ねえ、理解不能【完】
うれしい?って聞いたのに、反応がなくて、おかしいと思って千草の方を向く。
「俺の話、川瀬としないで」
千草は私の質問にはひとつも答えず、むっとした顔をつくっていて。こっちに目をくれることもなく、ただ、前を見ていた。
焦りながら、ごめん、と小さな声で謝る。
千草がこっちを見てくれないから不安は募るばかりだ。
「お前、川瀬が好きなの?」
「ううん、そういうわけじゃないけど、」
「じゃあ、何」
鋭い声に、千草を見上げる。
千草の瞳の奥。何も映してない気がして怖くなった。
私は歩くのはやめずに、じっと千草の目を見つ
める。
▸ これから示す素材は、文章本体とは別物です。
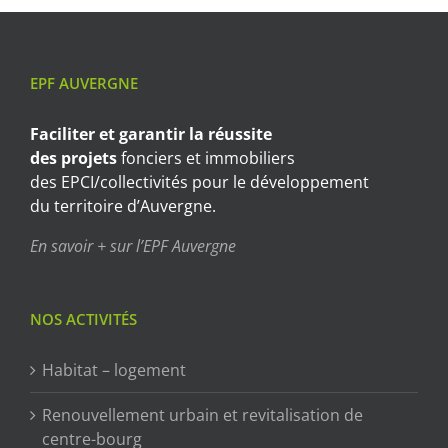
EPF AUVERGNE
Faciliter et garantir
la réussite
des projets
fonciers et immobiliers
des EPCI/collectivités pour le développement
du territoire d’Auvergne.
En savoir + sur l’EPF Auvergne
NOS ACTIVITÉS
Habitat – logement
Renouvellement urbain et revitalisation de
centre-bourg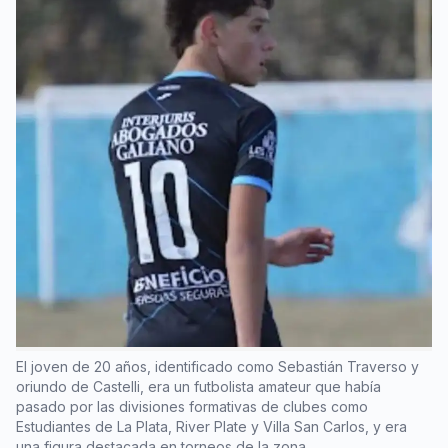
El joven de 20 años, identificado como Sebastián Traverso y
oriundo de Castelli, era un futbolista amateur que había
pasado por las divisiones formativas de clubes como
Estudiantes de La Plata, River Plate y Villa San Carlos, y era
una figura destacada en torneos de la zona.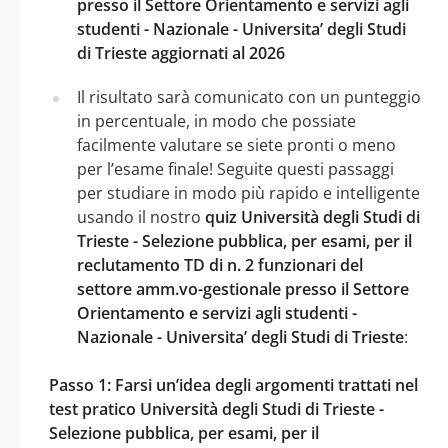
presso il Settore Orientamento e servizi agli
studenti - Nazionale - Universita’ degli Studi
di Trieste aggiornati al 2026
Il risultato sarà comunicato con un punteggio
in percentuale, in modo che possiate
facilmente valutare se siete pronti o meno
per l’esame finale! Seguite questi passaggi
per studiare in modo più rapido e intelligente
usando il nostro
quiz Università degli Studi di
Trieste - Selezione pubblica, per esami, per il
reclutamento TD di n. 2 funzionari del
settore amm.vo-gestionale presso il Settore
Orientamento e servizi agli studenti -
Nazionale - Universita’ degli Studi di Trieste
:
Passo 1: Farsi un’idea degli argomenti trattati nel
test pratico Università degli Studi di Trieste -
Selezione pubblica, per esami, per il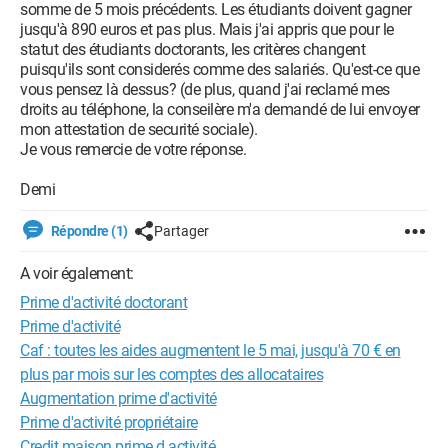
somme de 5 mois précédents. Les étudiants doivent gagner
jusqu'à 890 euros et pas plus. Mais j'ai appris que pour le
statut des étudiants doctorants, les critères changent
puisqu'ils sont considerés comme des salariés. Qu'est-ce que
vous pensez là dessus? (de plus, quand j'ai reclamé mes
droits au téléphone, la conseilère m'a demandé de lui envoyer
mon attestation de securité sociale).
Je vous remercie de votre réponse.
Demi
Répondre (1)
Partager
A voir également:
Prime d'activité doctorant
Prime d'activité
Caf : toutes les aides augmentent le 5 mai, jusqu'à 70 € en
plus par mois sur les comptes des allocataires
Augmentation prime d'activité
Prime d'activité propriétaire
Credit maison prime d activité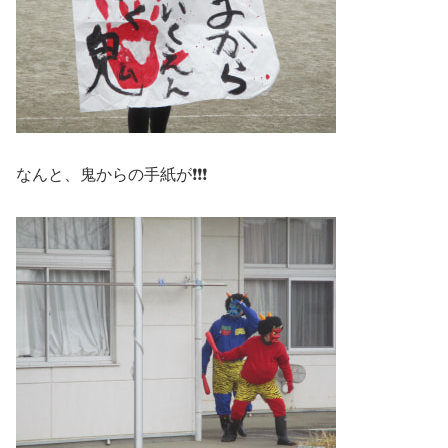
なんと、鬼からの手紙が❗❗❗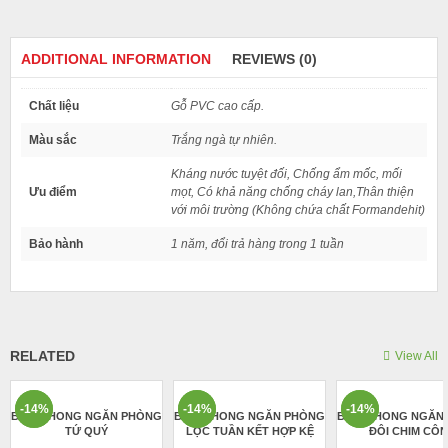
ADDITIONAL INFORMATION
REVIEWS (0)
Chất liệu
Gỗ PVC cao cấp.
Màu sắc
Trắng ngà tự nhiên.
Kháng nước tuyệt đối, Chống ẩm mốc, mối
Ưu điểm
mọt, Có khả năng chống cháy lan,Thân thiện
với môi trường (Không chứa chất Formandehit)
Bảo hành
1 năm, đổi trả hàng trong 1 tuần
There are no reviews yet.
Be the first to review “BÌNH PHONG NGĂN PHÒNG HOA TRÒN KẾT HỢP
KỆ”
Email của bạn sẽ không được hiển thị công khai.
Các trường bắt buộc
RELATED
View All
được đánh dấu
*
Your rating
-14%
-14%
-14%
-14%
-14%
-14%
BÌNH PHONG NGĂN PHÒNG
Your review
*
BÌNH PHONG NGĂN PHÒNG
BÌNH PHONG NGĂN
TỨ QUÝ
LỘC TUẦN KẾT HỢP KỆ
ĐÔI CHIM CÔ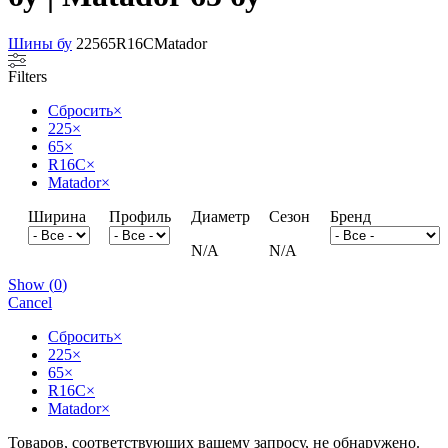
Шины бу
225
65
R16C
Matador
Filters
Сбросить
×
225
×
65
×
R16C
×
Matador
×
Ширина
Профиль
Диаметр
Сезон
Бренд
N/A
N/A
Show
(
0
)
Cancel
Сбросить
×
225
×
65
×
R16C
×
Matador
×
Товаров, соответствующих вашему запросу, не обнаружено.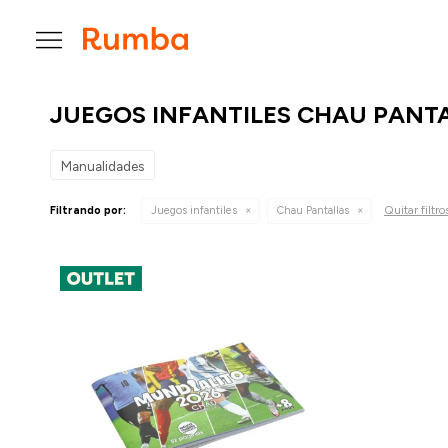

JUEGOS INFANTILES CHAU PANT
Manualidades
Quitar filtro
Filtrando por:
Juegos infantiles
Chau Pantallas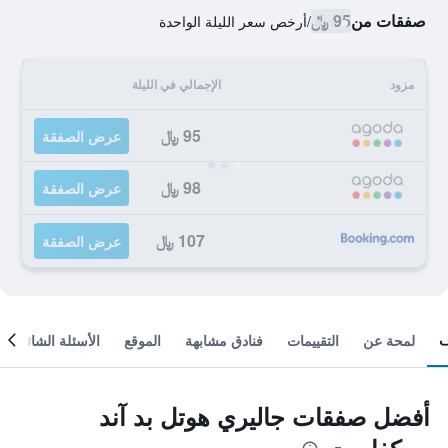
صفقات من
95 ﷼
/
أرخص سعر الليلة الواحدة
مزود
الإجمالي في الليلة
95 ﷼
عرض الصفقة
98 ﷼
عرض الصفقة
107 ﷼
عرض الصفقة
لمحة عن
التقييمات
فنادق مشابهة
الموقع
الأسئلة الشائعة
أفضل صفقات جاليري هوتل بد آند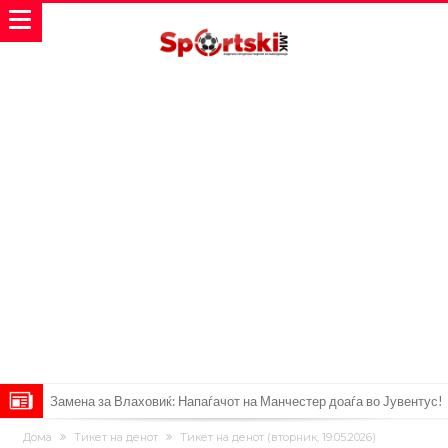
Замена за Влаховиќ: Напаѓачот на Манчестер доаѓа во Јувентус!
УЕФА повторно се заканува со бојкот на турнирите на ФИФА
Дома
Тикет на денот
Тикет на денот (вторник, 19.05.2026)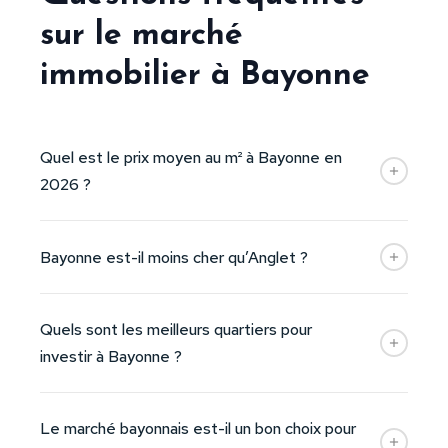
sur le marché
immobilier à Bayonne
Quel est le prix moyen au m² à Bayonne en
2026 ?
Bayonne est-il moins cher qu’Anglet ?
Quels sont les meilleurs quartiers pour
investir à Bayonne ?
Le marché bayonnais est-il un bon choix pour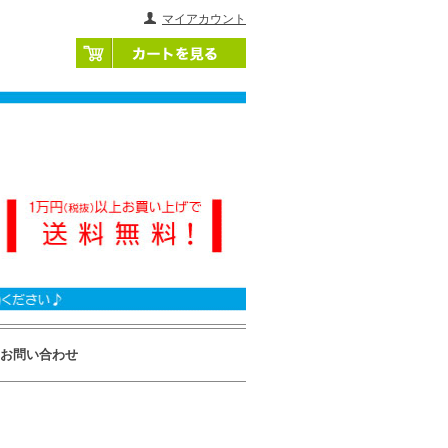
マイアカウント
お問い合わせ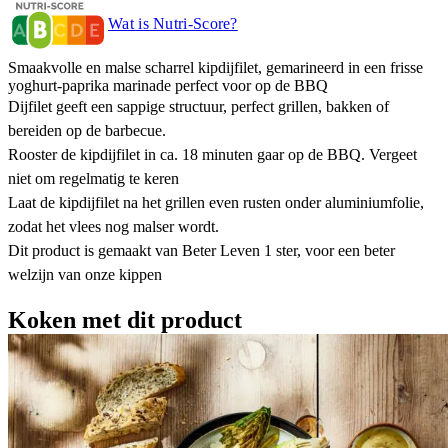
Wat is Nutri-Score?
Smaakvolle en malse scharrel kipdijfilet, gemarineerd in een frisse
yoghurt-paprika marinade perfect voor op de BBQ
Dijfilet geeft een sappige structuur, perfect grillen, bakken of
bereiden op de barbecue.
Rooster de kipdijfilet in ca. 18 minuten gaar op de BBQ. Vergeet
niet om regelmatig te keren
Laat de kipdijfilet na het grillen even rusten onder aluminiumfolie,
zodat het vlees nog malser wordt.
Dit product is gemaakt van Beter Leven 1 ster, voor een beter
welzijn van onze kippen
Koken met dit product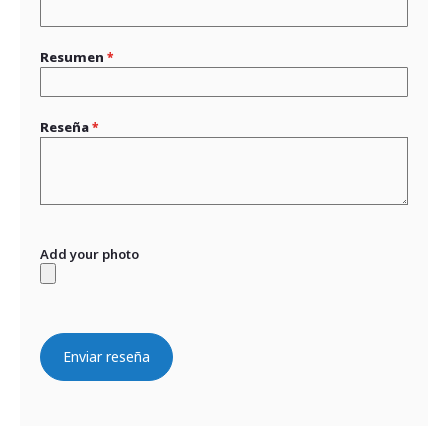
Resumen
Reseña
Add your photo
Enviar reseña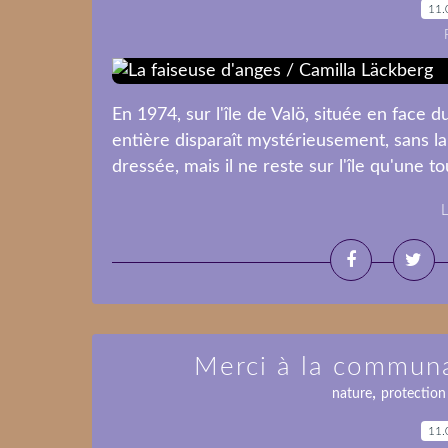
11.
En 1974, sur l'île de Valö, située en face d
entière disparaît mystérieusement, sans la
dressée, mais il ne reste sur l'île qu'une tou
L
Merci à la communa
,
nature
protection
11.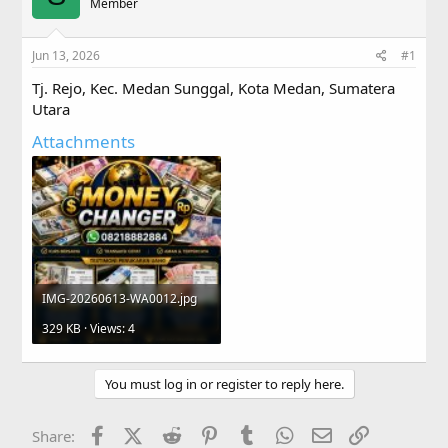
a
Member
t
d
d
s
a
Jun 13, 2026
#1
t
t
a
e
Tj. Rejo, Kec. Medan Sunggal, Kota Medan, Sumatera
r
Utara
t
e
Attachments
r
IMG-20260613-WA0012.jpg
329 KB · Views: 4
You must log in or register to reply here.
Facebook
X (Twitter)
Reddit
Pinterest
Tumblr
WhatsApp
Email
Link
Share: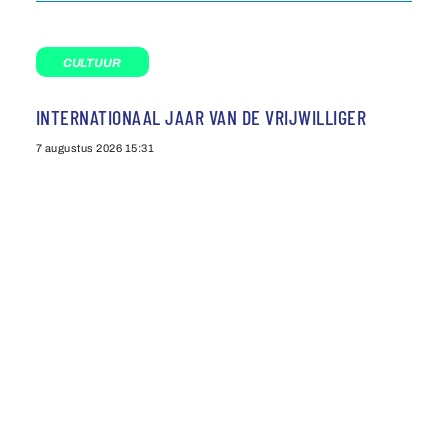
CULTUUR
INTERNATIONAAL JAAR VAN DE VRIJWILLIGER
7 augustus 2026
15:31
Agenda
Privacybeleid
Contact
何かを見つけたくて、探る。
なのに、何もわからない。
そのことに落胆していたら、千草が口を開いた。
「うれしい?ってわざわざ聞くの。お前、俺のこと馬鹿にして楽しい?」
千草の軽い口調。
やっと返してくれたと千草が口を開いた瞬間嬉しくなったけれど、それは一瞬のことで。
千草から軽い口調で出てきた言葉は、軽いくせに鋭くて冷たくて、
すごく、切なかった。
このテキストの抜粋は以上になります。